Acclamato dalla critica internazionale, best seller nella classifica del new York Times e vincitore dell’Aurealis Award come miglior romanzo Young Adult 2009, Leviathan narra la storia di una prima Guerra Mondiale alternativa.

Le nazioni coinvolte nel conflitto si contrappongono non solo politicamente ma anche per via di due differenti ‘filosofie’ di vita: da un lato i Cigolanti, dall’altro i Darwinisti. I primi hanno sviluppato una sofisticata tecnologia meccanica, i secondi hanno sfruttato invece la genetica ed entrambi si avvalgono del proprio collaudato sistema per applicarlo alle proprie macchine da guerra.

Al di là degli squilli sensazionalistici, Leviathan è un romanzo senza grosse pretese e chiaramente costruito per un pubblico molto giovane, sia per la semplicità dell’intreccio, sia per il livello di caratterizzazione dei protagonisti, sia per il sapore un po’ goliardico di certe ‘trovate’.
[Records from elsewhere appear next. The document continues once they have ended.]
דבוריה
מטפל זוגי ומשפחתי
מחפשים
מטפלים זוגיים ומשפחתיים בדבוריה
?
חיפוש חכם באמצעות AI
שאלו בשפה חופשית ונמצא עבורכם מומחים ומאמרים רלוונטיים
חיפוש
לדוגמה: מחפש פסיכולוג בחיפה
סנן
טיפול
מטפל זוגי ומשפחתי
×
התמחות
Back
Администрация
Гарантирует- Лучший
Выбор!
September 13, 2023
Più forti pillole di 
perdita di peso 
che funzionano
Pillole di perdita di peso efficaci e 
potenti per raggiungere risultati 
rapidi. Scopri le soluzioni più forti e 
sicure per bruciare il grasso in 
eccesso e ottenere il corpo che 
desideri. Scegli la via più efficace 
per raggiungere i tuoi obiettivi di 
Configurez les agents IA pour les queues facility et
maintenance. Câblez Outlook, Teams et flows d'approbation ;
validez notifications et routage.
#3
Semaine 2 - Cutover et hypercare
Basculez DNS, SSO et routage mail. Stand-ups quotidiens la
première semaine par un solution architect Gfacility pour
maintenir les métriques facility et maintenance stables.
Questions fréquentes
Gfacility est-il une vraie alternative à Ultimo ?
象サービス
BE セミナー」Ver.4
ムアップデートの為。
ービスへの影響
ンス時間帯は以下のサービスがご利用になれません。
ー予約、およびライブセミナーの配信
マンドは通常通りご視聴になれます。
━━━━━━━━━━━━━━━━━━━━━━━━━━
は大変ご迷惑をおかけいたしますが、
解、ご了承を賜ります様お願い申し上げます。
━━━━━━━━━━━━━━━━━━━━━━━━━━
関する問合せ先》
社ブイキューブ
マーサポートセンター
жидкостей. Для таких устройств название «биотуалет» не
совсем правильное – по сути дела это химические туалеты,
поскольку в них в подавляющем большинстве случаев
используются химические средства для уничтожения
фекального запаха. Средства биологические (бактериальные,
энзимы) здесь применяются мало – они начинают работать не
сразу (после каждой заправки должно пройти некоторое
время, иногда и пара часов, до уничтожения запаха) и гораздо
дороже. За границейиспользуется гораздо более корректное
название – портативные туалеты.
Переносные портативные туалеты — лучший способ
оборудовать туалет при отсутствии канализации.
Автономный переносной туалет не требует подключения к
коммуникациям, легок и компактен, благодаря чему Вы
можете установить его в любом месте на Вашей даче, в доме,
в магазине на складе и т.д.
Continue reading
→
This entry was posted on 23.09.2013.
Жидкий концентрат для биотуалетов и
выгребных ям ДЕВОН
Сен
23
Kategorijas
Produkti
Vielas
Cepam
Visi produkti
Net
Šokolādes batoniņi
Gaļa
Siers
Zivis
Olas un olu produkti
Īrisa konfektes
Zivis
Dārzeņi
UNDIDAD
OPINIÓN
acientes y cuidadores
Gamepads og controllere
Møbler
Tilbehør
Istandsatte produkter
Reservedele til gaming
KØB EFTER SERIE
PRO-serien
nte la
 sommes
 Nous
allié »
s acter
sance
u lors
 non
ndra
In circa quattrocento pagine, sono pochissimi i punti cardine che permettono il progredire della storia e così si ha l’impressione che la gran parte del volume sia una sorta di riempitivo che nulla aggiunge o toglie alla vicenda narrata. Una ‘tecnica’ che, dopo le prime cento pagine, rischia di annoiare profondamente il lettore.

Due sono i personaggi principali: il principe Alexandar Ferdinand, erede al trono costretto alla fuga dopo l’assassinio dei suoi genitori, e Deryn Sharp, ragazzina che si finge maschio per poter essere arruolata nel British Air Service. Quest’ultima sembra meglio definita sin dall’inizio, mentre il ragazzo cresce lungo il corso del romanzo. Tuttavia, nessuno dei due riesce a conquistare il cuore del lettore. Alexandar mostra infatti, in più di un’occasione, una stupidità di fondo che l’inesperienza può solo in parte giustificare; la seconda sembra un soldatino telecomandato, noiosamente ossessionato dalla propria missione.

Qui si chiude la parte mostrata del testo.